The uneven ground around here is more of a problem, as the long frame tends to drag going over the hills. A bigger set of wheels would help a lot with this. Ideally, I would get wheels at all four corners, then I could pull it around like a wagon.

The wheels with the levers is something I had originally meant to try on this one, and may in the future. I don't have a problem with the wheels and axles bearing the weight... the entire weight of this chicken tractor is under 60 lbs.

One thing I like about the smaller diameter wheels is that with them, I don't need a floor in the chicken tractor.
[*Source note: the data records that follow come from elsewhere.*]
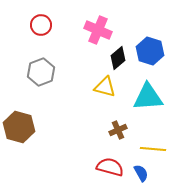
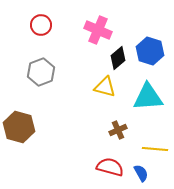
yellow line: moved 2 px right
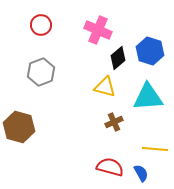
brown cross: moved 4 px left, 8 px up
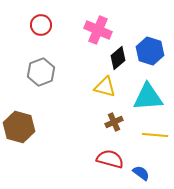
yellow line: moved 14 px up
red semicircle: moved 8 px up
blue semicircle: rotated 24 degrees counterclockwise
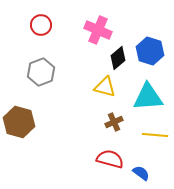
brown hexagon: moved 5 px up
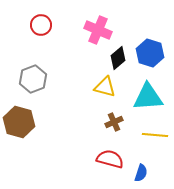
blue hexagon: moved 2 px down
gray hexagon: moved 8 px left, 7 px down
blue semicircle: rotated 72 degrees clockwise
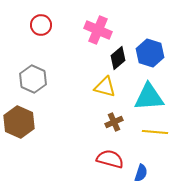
gray hexagon: rotated 16 degrees counterclockwise
cyan triangle: moved 1 px right
brown hexagon: rotated 8 degrees clockwise
yellow line: moved 3 px up
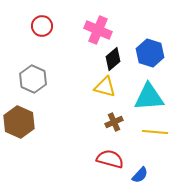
red circle: moved 1 px right, 1 px down
black diamond: moved 5 px left, 1 px down
blue semicircle: moved 1 px left, 2 px down; rotated 24 degrees clockwise
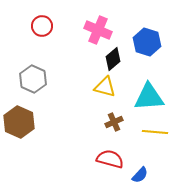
blue hexagon: moved 3 px left, 11 px up
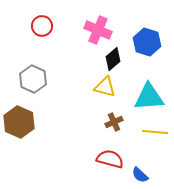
blue semicircle: rotated 90 degrees clockwise
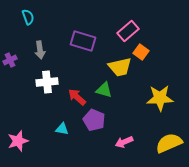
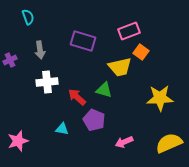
pink rectangle: moved 1 px right; rotated 20 degrees clockwise
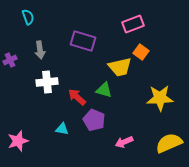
pink rectangle: moved 4 px right, 7 px up
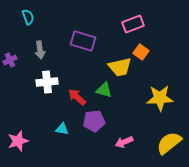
purple pentagon: moved 1 px down; rotated 30 degrees counterclockwise
yellow semicircle: rotated 16 degrees counterclockwise
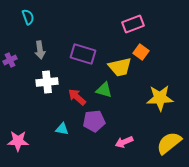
purple rectangle: moved 13 px down
pink star: rotated 20 degrees clockwise
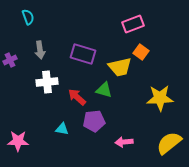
pink arrow: rotated 18 degrees clockwise
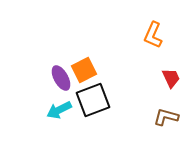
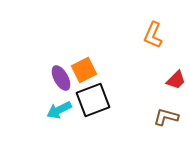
red trapezoid: moved 5 px right, 2 px down; rotated 70 degrees clockwise
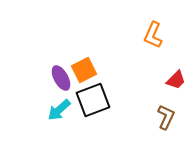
cyan arrow: rotated 15 degrees counterclockwise
brown L-shape: rotated 100 degrees clockwise
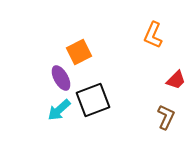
orange square: moved 5 px left, 18 px up
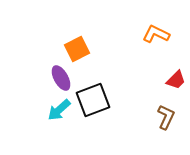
orange L-shape: moved 3 px right, 1 px up; rotated 92 degrees clockwise
orange square: moved 2 px left, 3 px up
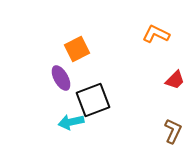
red trapezoid: moved 1 px left
cyan arrow: moved 12 px right, 12 px down; rotated 30 degrees clockwise
brown L-shape: moved 7 px right, 14 px down
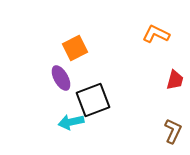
orange square: moved 2 px left, 1 px up
red trapezoid: rotated 30 degrees counterclockwise
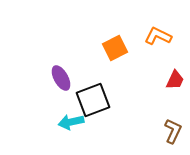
orange L-shape: moved 2 px right, 2 px down
orange square: moved 40 px right
red trapezoid: rotated 10 degrees clockwise
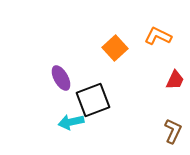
orange square: rotated 15 degrees counterclockwise
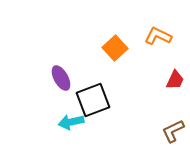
brown L-shape: rotated 140 degrees counterclockwise
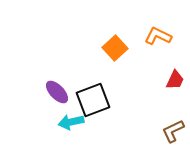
purple ellipse: moved 4 px left, 14 px down; rotated 15 degrees counterclockwise
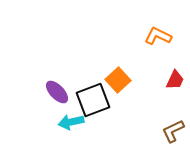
orange square: moved 3 px right, 32 px down
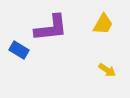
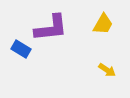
blue rectangle: moved 2 px right, 1 px up
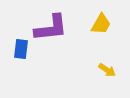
yellow trapezoid: moved 2 px left
blue rectangle: rotated 66 degrees clockwise
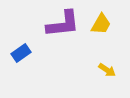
purple L-shape: moved 12 px right, 4 px up
blue rectangle: moved 4 px down; rotated 48 degrees clockwise
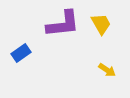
yellow trapezoid: rotated 60 degrees counterclockwise
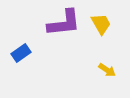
purple L-shape: moved 1 px right, 1 px up
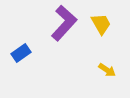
purple L-shape: rotated 42 degrees counterclockwise
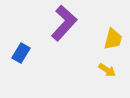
yellow trapezoid: moved 12 px right, 15 px down; rotated 45 degrees clockwise
blue rectangle: rotated 24 degrees counterclockwise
The space at the bottom isn't enough for them to get out, even when I'm moving it, and when it's on flat ground I leave the wheels in place.

When I do the repairs on the old chicken tractor, I will probably set up a wheel system for that more like you have in the link above. The wheels on the new chicken tractor came from the old one, but they were definitely too small for the old one, and practically useless on it. The old one weighs a LOT more, though, close to 200 lbs, and it would push those little wheels right into the mud.

We found the airless fat tires to be the best in high grass and mud. The ones with air rot out pretty quickly and go flat. But neither are cheap. :((

I've managed to salvage some airless wheelbarrow tires over the years that I'm hoping will do the trick. I'm definitely using airless, I've found that having a soft tire on these slopes can be disastrous!